A l'heure actuelle, la loi du 19 mai 1988 relative à la responsabilité du fait des produits défectueux a instauré une responsabilité de plein droit des producteurs. Pour obtenir réparation, la victime doit seulement démontrer l'existence d'un lien de causalité entre le « produit » et son dommage. La situation des nanotechnologies est à ce titre relativement inédite : les études scientifiques en cours montrent que les dommages sont susceptibles d'apparaître de longues années après la mise en circulation du produit. Le lien de causalité est alors distendu et très difficile à prouver. De plus, le producteur n'est pas responsable si « l'état des connaissances scientifiques, au moment où il a mis le produit en circulation, n'a pas permis de déceler l'existence du défaut » (1). Enfin, la circonstance même que le produit ait été le facteur déclenchant du dommage ne prouve pas pour autant sa défectuosité. En définitive, le producteur verra sa responsabilité exonérée en cas d'ignorance légitime face à un risque imprévisible. A bien y regarder, la législation sur les produits défectueux n'est pas adaptée à la problématique des nanotechnologies.

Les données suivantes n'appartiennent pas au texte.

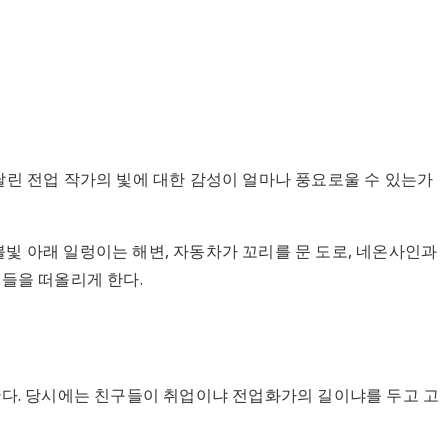
린 전업 작가의 빛에 대한 감성이 얼마나 풍요로울 수 있는가
불빛 아래 일렁이는 해변, 자동차가 꼬리를 문 도로, 네온사인과
들을 떠올리게 한다.
한다. 당시에는 친구들이 취업이냐 전업화가의 길이냐를 두고 고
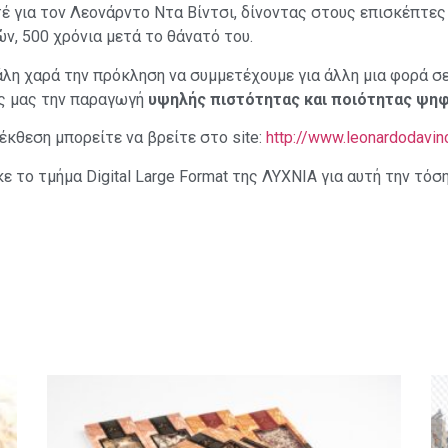
έ για τον Λεονάρντο Ντα Βίντσι, δίνοντας στους επισκέπτες 
ν, 500 χρόνια μετά το θάνατό του.
λη χαρά την πρόκληση να συμμετέχουμε για άλλη μια φορά σ
ς μας την παραγωγή
υψηλής πιστότητας και ποιότητας ψηφ
κθεση μπορείτε να βρείτε στο site:
http://www.leonardodavinc
ε το τμήμα Digital Large Format της ΛΥΧΝΙΑ για αυτή την τό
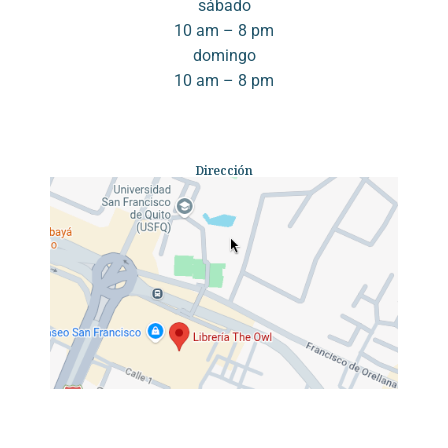
sábado
10 am – 8 pm
domingo
10 am – 8 pm
Dirección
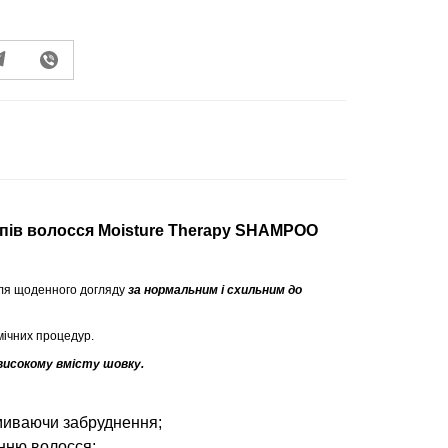
пів волосся Moisture Therapy SHAMPOO
ля щоденного догляду
за нормальним і схильним до
мічних процедур.
високому вмісту шовку.
миваючи забруднення;
нню волосся;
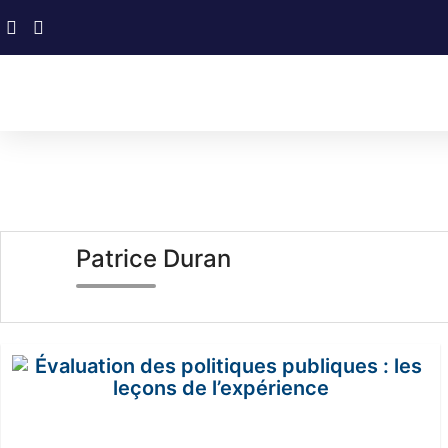
Patrice Duran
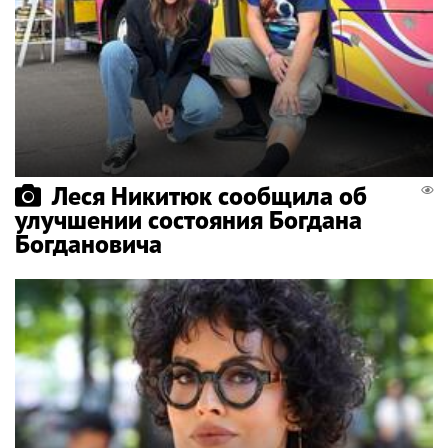
Леся Никитюк сообщила об
улучшении состояния Богдана
Богдановича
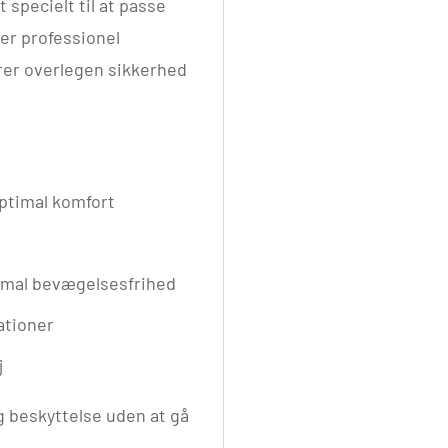
 specielt til at passe
er professionel
rer overlegen sikkerhed
optimal komfort
simal bevægelsesfrihed
ationer
j
ig beskyttelse uden at gå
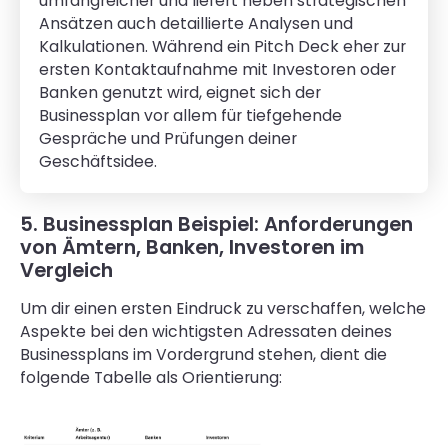
umfangreicher und liefert neben strategischen
Ansätzen auch detaillierte Analysen und
Kalkulationen. Während ein Pitch Deck eher zur
ersten Kontaktaufnahme mit Investoren oder
Banken genutzt wird, eignet sich der
Businessplan vor allem für tiefgehende
Gespräche und Prüfungen deiner
Geschäftsidee.
5. Businessplan Beispiel: Anforderungen
von Ämtern, Banken, Investoren im
Vergleich
Um dir einen ersten Eindruck zu verschaffen, welche
Aspekte bei den wichtigsten Adressaten deines
Businessplans im Vordergrund stehen, dient die
folgende Tabelle als Orientierung:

Quelle responsabilité la victime d'un nano-risque peut-elle alors espérer engager ? La responsabilité pour risque, telle qu'elle a notamment été développée par le Conseil d'Etat, permet d'indemniser les victimes d'un « risque » sans que celles-ci n'aient à démontrer l'existence d'une faute. Les conditions draconiennes posées par la jurisprudence à l'application d'un tel régime sont mal adaptées à la problématique des nano : la responsabilité sans faute reste largement cantonnée aux risques connus et aux conséquences prévisibles. La solidarité nationale pourrait alors jouer et prendre en charge les victimes, éventuellement par le biais d'un fonds d'indemnisation, comme pour les victimes de l'amiante. Néanmoins, la création de ces fonds permet seulement de régler a posteriori la situation dramatique des victimes. Dans l'attente d'une garantie législative d'indemnisation, l'obligation de précaution est une réponse juridique au traitement des nano-risques. On sait, en effet, que l'absence de certitudes scientifiques quant à la réalisation d'un risque ne doit pas retarder l'adoption de mesures préventives : « Better safe than sorry. »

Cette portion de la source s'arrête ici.